This month, we welcome guest blogger, Mark Divine. Mark is a retired Navy SEAL Commander, founder of SEALFIT and Unbeatable Mind, and New York Times bestselling author of The Way of the SEAL, Unbeatable Mind, and his newly released Staring Down the Wolf.
On TV, you see the elite Navy SEALs demonstrating uncommon physical and tactical skills such as swimming an ungodly number of miles in the ocean with sharks all around, shooting things from a mile away, blowing things up, jumping out of perfectly good airplanes, going around corners fast in high-speed boats, crossing enemy beaches effortlessly, and nailing the worst of the bad guys with a smile.
The theory is that the temporary discomfort of dealing with emotionally charged issues is always deemed better than the long-term pain of ignoring them.
However, what you will not see is the considerable time those elite warriors spend developing the skills of mental and emotional control. For example, brutally honest communications amongst the team is standard operating procedure, which ensures that emotional development is done in real-time. Things are not swept under the rug to be ignored later on. The theory is that the temporary discomfort of dealing with emotionally charged issues is always deemed better than the long-term pain of ignoring them.
This practice is a necessity when lives are on the line. In the Special Ops world, every operator is both a leader and a teammate. That means that everyone must carry his or her weight… and character is more important than rank or role. Even as the commanding officer of a team (equal to a VP of a large company or CEO of an SMB), if you are the source of dysfunction and aren’t willing to admit it or work on it, you are invited to leave. This happens from the earliest stages of selection and training and continues for an entire career. Emotional control is developed through mess-ups. The structure of the SOF organization forces some depth of character development.
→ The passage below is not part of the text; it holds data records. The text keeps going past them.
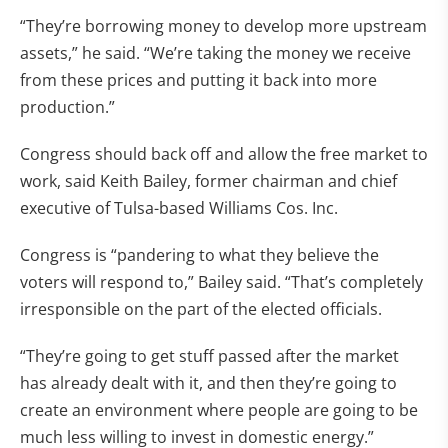
“They’re borrowing money to develop more upstream
assets,” he said. “We’re taking the money we receive
from these prices and putting it back into more
production.”
Congress should back off and allow the free market to
work, said Keith Bailey, former chairman and chief
executive of Tulsa-based Williams Cos. Inc.
Congress is “pandering to what they believe the
voters will respond to,” Bailey said. “That’s completely
irresponsible on the part of the elected officials.
“They’re going to get stuff passed after the market
has already dealt with it, and then they’re going to
create an environment where people are going to be
much less willing to invest in domestic energy.”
The radical focus on the character of the individual and the culture of the team is fundamental to their success.
Special operations leaders are far from perfect. They exhibit the same flaws like everyone else. I certainly did, and so did my teammates. Everybody struggles with the consequences of fear, hidden biases, and negative conditioning—no matter how well trained they are in controlling their minds and emotions. However, even though many leaders and teams in the special ops forces fail when their flawed character gets in the way… as a whole, the force continues to dominate the enemy.
No matter how smart and skilled you are as a leader, it is your emotional awareness and skillful (or not) communications that define your character.
Why is that? I believe it is because the SOF organizations are structured to shape culture in a way that fosters courage, trust, respect, growth, excellence, resiliency, and alignment… the seven commitments I introduce in my book Staring Down the Wolf. When the structure of an organization can shape culture powerfully around these seven commitments, then it is more likely to rout out issues arising from the negative conditioning of any single leader. The organization itself becomes resilient and responsive to volatility, rather than reactionary to it. It is confident amid uncertainty. It is fluid and can navigate complexity. It will fail forward fast to deal with ambiguity. That is how special ops deal with VUCA.
But most business leaders don’t have the structure and culture of a SEAL team to back them up. That means they have to get their own shadow cleared up and provide the growth opportunity for the team to do the same work. That is how a leader can stop being the limiting factor in their team’s success.
Bottom line: The soft underbelly of leadership development that few want to, or even know how to address, is that emotional shadow is SOP, and it torches culture if left unchecked. No matter how smart and skilled you are as a leader, it is your emotional awareness and skillful (or not) communications that define your character. The emotional depths of your character will dictate how the team responds to you. So, if you have unresolved bias, negative conditioning or are stuck in an overly egoic personality structure, then you will not succeed at the level you aspire to, or that you have the potential for.
Emotional development is hard work. Doing it is also a pre-requisite to tapping your full potential and exploding that of your team. Deep emotional work is the next frontier for vertical leadership development.
Failure is to be expected. Be ready for it.